TASK OBJECTIVE — Scan the material below and report how many lines include the string "Collections"; nothing else belongs in the reply.

DATA FOR THIS TASK —
========

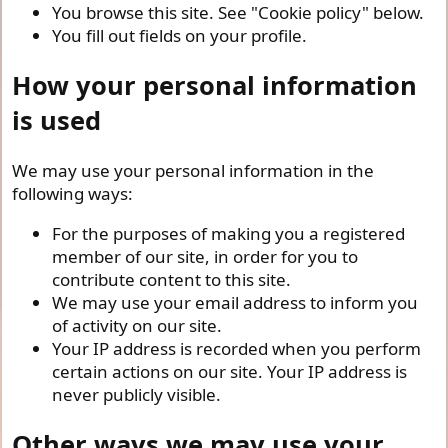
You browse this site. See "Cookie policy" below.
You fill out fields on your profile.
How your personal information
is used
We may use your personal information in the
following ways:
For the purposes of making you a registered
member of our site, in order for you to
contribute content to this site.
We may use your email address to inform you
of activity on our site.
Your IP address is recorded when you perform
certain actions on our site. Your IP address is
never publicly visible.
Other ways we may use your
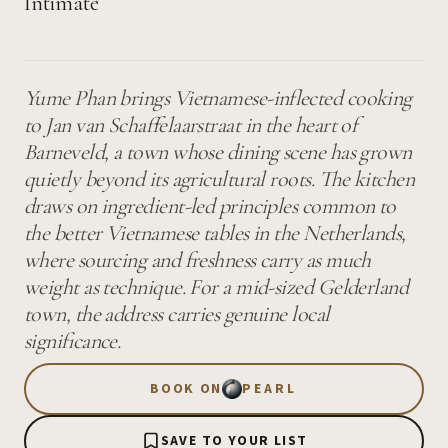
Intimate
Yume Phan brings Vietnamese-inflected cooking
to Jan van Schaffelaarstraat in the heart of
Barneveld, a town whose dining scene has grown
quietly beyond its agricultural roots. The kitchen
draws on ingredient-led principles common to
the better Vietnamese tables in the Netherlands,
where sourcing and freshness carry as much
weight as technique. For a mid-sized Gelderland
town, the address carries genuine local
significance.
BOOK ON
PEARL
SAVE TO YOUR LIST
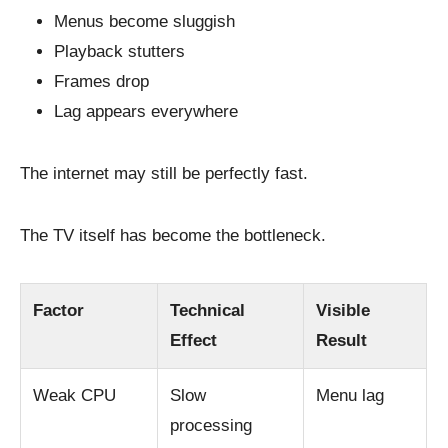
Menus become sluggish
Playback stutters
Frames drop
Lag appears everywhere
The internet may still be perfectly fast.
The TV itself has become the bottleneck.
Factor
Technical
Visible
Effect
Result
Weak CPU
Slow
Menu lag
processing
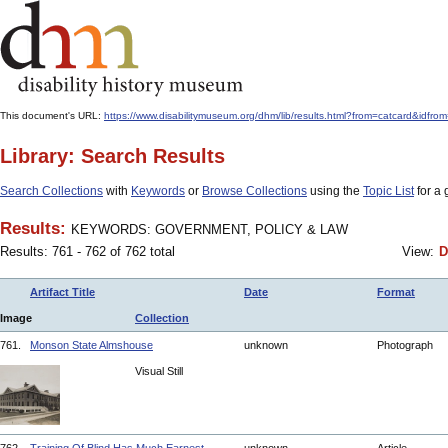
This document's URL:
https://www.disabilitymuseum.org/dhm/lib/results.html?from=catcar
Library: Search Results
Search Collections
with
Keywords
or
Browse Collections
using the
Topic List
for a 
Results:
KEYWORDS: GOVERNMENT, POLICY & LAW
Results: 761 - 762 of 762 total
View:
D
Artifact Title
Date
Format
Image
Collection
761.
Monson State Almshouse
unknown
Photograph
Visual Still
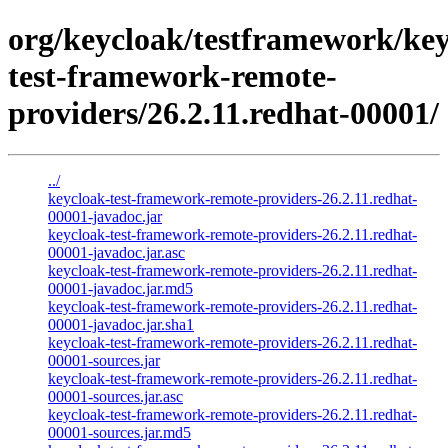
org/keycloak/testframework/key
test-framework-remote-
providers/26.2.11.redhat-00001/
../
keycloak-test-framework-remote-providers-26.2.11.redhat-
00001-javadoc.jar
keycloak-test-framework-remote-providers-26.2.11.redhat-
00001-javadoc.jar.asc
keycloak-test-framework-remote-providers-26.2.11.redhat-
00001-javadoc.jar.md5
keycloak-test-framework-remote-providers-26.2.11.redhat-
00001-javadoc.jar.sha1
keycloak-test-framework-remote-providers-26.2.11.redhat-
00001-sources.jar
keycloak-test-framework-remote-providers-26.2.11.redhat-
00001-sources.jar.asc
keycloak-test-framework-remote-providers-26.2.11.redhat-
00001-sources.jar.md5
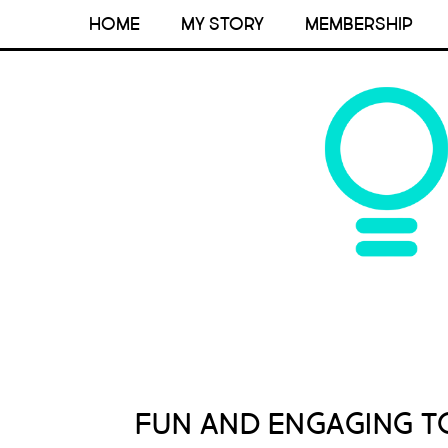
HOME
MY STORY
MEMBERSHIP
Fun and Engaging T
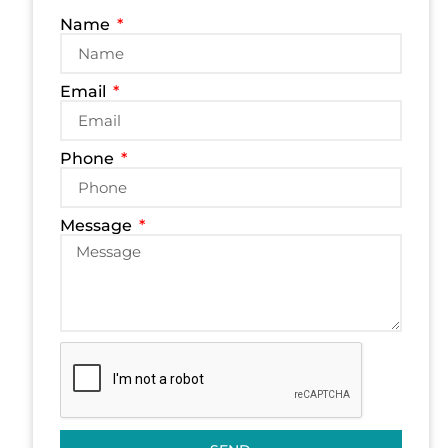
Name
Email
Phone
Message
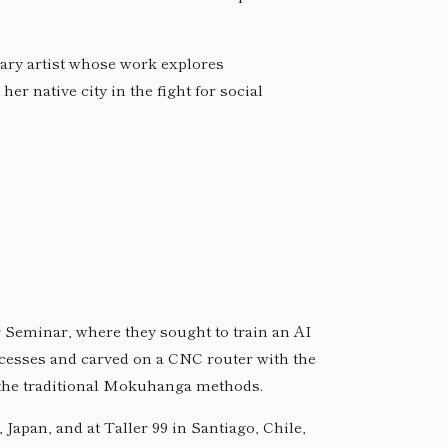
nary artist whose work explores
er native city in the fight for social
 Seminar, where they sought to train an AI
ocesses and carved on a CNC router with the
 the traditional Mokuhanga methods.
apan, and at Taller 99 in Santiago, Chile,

========

OUTPUT FOR THIS EXERCISE — 2